* [Data records]:
------------------------------
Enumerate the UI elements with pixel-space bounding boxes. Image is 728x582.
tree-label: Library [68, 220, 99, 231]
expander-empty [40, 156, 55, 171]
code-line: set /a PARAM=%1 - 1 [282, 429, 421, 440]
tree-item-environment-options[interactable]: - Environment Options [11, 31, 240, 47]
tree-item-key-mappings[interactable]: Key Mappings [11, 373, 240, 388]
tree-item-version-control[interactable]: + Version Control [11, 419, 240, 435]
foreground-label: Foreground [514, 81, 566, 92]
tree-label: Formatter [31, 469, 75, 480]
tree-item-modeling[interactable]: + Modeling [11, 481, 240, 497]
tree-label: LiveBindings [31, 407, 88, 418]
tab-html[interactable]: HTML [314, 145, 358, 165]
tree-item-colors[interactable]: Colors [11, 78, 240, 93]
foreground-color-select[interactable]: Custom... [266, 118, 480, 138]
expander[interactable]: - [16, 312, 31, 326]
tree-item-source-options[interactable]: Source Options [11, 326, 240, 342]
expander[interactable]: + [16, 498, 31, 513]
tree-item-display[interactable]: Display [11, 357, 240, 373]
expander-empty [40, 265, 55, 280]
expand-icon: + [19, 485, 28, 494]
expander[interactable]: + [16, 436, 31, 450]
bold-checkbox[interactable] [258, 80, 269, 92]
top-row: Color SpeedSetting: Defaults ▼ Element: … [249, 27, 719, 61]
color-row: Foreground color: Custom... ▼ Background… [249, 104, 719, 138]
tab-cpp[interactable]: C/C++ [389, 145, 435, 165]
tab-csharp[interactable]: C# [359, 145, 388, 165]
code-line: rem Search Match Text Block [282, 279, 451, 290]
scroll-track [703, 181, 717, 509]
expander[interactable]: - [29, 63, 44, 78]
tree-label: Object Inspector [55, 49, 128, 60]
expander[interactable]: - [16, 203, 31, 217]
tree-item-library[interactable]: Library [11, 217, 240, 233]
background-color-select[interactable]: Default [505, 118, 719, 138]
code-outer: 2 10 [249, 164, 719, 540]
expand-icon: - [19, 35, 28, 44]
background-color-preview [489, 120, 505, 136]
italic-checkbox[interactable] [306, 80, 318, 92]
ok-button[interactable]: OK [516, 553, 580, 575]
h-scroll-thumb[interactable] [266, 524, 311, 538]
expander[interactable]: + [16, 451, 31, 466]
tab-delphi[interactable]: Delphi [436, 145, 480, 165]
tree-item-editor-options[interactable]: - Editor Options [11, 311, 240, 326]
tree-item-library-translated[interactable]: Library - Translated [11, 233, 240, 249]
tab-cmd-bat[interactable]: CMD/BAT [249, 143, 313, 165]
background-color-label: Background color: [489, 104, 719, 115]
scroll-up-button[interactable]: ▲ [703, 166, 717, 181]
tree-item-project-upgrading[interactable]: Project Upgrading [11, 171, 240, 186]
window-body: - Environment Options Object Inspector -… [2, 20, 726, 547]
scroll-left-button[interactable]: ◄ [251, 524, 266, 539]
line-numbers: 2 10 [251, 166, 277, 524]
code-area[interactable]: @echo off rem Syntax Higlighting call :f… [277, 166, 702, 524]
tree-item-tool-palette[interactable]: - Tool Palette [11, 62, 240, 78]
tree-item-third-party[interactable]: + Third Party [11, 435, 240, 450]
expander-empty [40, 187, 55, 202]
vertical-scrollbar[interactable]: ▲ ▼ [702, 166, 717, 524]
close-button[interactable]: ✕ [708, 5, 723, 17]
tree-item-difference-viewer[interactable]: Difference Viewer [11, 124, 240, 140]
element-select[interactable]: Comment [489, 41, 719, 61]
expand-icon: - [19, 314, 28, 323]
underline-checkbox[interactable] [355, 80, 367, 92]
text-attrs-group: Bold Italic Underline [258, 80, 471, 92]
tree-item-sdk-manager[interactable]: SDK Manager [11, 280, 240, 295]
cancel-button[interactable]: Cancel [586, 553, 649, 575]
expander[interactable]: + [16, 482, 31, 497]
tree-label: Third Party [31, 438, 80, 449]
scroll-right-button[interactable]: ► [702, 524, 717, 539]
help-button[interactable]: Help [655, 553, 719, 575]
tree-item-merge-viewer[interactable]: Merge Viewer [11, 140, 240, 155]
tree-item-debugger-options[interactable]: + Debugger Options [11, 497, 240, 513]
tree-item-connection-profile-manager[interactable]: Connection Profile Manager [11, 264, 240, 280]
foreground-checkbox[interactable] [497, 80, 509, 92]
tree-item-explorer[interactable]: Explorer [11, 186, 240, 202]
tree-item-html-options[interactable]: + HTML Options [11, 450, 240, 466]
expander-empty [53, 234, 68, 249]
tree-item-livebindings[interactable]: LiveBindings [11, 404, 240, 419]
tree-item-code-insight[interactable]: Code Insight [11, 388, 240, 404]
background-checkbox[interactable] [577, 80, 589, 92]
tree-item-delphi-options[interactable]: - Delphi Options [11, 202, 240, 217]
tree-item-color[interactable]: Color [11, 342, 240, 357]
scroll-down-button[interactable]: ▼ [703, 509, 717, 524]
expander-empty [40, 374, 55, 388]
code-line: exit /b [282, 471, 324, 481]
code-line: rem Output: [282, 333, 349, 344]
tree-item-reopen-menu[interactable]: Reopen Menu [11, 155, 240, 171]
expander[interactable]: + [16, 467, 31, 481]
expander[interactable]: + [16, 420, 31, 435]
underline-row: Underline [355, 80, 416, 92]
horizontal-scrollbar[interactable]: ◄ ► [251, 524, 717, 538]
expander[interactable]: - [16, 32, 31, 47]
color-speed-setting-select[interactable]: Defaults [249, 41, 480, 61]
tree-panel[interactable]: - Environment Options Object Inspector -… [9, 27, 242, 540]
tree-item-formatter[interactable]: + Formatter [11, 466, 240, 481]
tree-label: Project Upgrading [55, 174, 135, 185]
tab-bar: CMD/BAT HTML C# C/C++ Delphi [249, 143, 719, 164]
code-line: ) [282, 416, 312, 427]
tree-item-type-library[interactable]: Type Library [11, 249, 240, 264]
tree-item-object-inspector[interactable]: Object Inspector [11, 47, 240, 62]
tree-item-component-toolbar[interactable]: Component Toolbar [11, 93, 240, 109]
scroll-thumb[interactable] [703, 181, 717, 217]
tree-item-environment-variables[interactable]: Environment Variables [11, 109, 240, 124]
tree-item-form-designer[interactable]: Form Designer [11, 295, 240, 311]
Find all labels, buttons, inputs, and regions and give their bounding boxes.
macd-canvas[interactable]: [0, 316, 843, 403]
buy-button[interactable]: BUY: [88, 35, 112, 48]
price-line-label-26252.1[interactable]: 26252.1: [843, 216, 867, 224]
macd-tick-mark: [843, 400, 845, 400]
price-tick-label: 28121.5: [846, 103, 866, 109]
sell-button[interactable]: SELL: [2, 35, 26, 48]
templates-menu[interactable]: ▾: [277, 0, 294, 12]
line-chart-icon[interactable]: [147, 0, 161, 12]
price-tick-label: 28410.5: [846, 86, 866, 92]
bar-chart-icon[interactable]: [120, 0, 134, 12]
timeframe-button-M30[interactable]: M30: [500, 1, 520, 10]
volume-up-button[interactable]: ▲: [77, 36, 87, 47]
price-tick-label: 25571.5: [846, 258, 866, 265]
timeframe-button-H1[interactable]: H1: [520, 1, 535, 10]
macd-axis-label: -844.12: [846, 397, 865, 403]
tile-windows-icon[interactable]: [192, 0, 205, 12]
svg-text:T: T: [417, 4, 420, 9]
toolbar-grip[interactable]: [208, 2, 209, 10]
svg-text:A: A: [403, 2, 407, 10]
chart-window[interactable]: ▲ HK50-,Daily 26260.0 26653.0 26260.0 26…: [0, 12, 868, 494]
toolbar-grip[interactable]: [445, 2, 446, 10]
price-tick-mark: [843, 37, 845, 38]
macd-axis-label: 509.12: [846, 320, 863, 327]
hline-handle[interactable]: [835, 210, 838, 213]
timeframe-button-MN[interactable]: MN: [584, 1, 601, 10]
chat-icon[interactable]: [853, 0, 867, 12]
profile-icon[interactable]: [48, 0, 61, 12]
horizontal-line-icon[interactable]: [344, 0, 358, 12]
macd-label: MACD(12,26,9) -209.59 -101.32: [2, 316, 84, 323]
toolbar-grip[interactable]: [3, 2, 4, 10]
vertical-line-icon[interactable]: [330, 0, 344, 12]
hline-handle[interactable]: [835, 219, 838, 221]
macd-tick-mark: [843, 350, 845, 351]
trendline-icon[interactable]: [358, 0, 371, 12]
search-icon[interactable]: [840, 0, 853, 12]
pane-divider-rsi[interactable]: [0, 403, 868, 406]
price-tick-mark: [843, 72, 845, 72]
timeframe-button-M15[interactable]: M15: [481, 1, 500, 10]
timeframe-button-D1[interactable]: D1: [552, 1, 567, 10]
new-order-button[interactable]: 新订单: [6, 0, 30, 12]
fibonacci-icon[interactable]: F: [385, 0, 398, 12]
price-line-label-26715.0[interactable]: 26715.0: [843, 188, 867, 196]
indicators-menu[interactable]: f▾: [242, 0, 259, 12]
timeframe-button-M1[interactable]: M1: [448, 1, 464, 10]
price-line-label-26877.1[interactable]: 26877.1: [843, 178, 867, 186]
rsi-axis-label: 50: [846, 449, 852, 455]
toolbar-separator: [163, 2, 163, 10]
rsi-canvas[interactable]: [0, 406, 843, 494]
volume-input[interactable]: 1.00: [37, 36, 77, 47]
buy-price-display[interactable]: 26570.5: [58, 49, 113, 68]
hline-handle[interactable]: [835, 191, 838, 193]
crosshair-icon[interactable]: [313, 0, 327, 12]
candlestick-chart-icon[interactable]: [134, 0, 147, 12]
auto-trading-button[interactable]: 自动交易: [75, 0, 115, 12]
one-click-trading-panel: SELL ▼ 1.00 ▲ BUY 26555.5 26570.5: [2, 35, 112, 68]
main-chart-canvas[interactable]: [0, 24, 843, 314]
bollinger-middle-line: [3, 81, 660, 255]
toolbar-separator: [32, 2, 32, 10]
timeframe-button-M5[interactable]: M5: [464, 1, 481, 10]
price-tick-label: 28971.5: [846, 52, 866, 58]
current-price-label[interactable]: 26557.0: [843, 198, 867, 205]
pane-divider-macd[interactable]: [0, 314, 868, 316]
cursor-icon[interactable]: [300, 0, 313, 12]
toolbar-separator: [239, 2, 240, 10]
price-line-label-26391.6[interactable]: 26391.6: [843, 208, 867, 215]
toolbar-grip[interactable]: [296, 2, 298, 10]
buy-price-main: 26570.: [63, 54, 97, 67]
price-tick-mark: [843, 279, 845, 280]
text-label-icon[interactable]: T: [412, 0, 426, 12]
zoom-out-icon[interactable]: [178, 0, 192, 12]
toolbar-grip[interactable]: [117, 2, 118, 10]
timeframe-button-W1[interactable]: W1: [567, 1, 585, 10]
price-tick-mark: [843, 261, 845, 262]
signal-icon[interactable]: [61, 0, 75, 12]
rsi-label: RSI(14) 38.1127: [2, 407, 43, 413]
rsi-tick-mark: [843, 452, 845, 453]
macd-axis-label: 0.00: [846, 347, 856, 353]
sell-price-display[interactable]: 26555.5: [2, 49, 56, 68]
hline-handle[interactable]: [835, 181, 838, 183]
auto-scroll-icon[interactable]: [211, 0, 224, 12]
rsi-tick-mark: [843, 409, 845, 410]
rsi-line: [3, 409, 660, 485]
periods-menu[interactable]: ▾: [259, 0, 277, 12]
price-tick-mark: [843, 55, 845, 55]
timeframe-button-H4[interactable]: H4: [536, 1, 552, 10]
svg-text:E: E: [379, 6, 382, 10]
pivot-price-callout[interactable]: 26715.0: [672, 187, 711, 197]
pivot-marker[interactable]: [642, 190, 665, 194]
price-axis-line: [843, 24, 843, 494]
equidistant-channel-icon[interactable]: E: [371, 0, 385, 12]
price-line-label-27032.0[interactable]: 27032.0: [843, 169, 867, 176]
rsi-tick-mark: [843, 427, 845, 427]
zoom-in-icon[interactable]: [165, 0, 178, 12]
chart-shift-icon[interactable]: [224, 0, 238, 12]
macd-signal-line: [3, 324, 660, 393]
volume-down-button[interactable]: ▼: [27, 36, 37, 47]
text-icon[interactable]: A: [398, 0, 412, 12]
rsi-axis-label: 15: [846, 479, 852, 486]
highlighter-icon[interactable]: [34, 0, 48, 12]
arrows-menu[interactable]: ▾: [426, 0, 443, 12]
------------------------------
Among the records above, find each line holding "trading" and list it.

auto-trading-button[interactable]: 自动交易: [75, 0, 115, 12]
one-click-trading-panel: SELL ▼ 1.00 ▲ BUY 26555.5 26570.5: [2, 35, 112, 68]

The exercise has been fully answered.